▶ [EXERCISE BRIEF] Note the line containing "Dwa ogromne problemy"; from it through the last line below, give only those lines again, exactly, both ends included, skipping pictures.
___ PROVIDED RECORDS
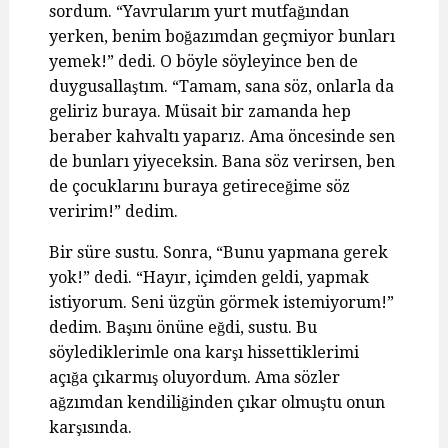
sordum. “Yavrularım yurt mutfağından
yerken, benim boğazımdan geçmiyor bunları
yemek!” dedi. O böyle söyleyince ben de
duygusallaştım. “Tamam, sana söz, onlarla da
geliriz buraya. Müsait bir zamanda hep
beraber kahvaltı yaparız. Ama öncesinde sen
de bunları yiyeceksin. Bana söz verirsen, ben
de çocuklarını buraya getireceğime söz
veririm!” dedim.
Bir süre sustu. Sonra, “Bunu yapmana gerek
yok!” dedi. “Hayır, içimden geldi, yapmak
istiyorum. Seni üzgün görmek istemiyorum!”
dedim. Başını önüne eğdi, sustu. Bu
söylediklerimle ona karşı hissettiklerimi
açığa çıkarmış oluyordum. Ama sözler
ağzımdan kendiliğinden çıkar olmuştu onun
karşısında.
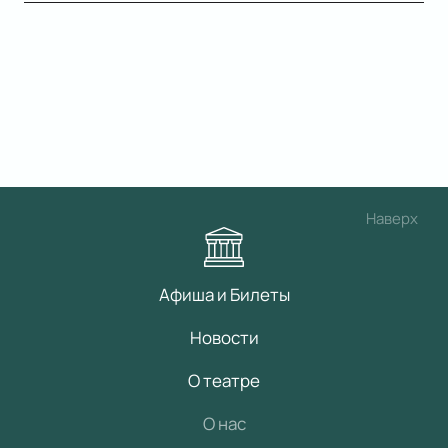
Наверх
Афиша и Билеты
Новости
О театре
О нас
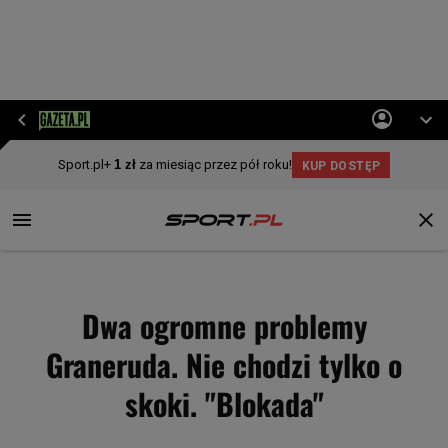
Dwa ogromne problemy
Graneruda. Nie chodzi tylko o
skoki. "Blokada"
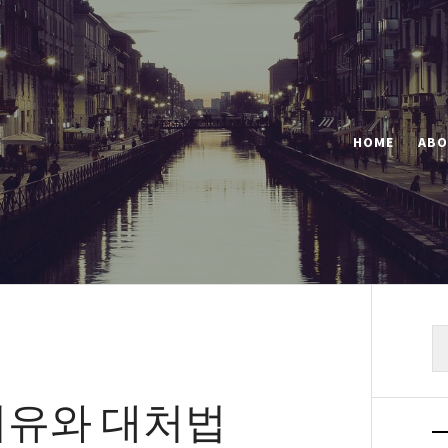
HOME
ABO
색
이유와 대처법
______
▶ [SOLVED EXERCISE]
Dwa ogromne problemy
Graneruda. Nie chodzi tylko o
skoki. "Blokada"
HOME
ABO
색
이유와 대처법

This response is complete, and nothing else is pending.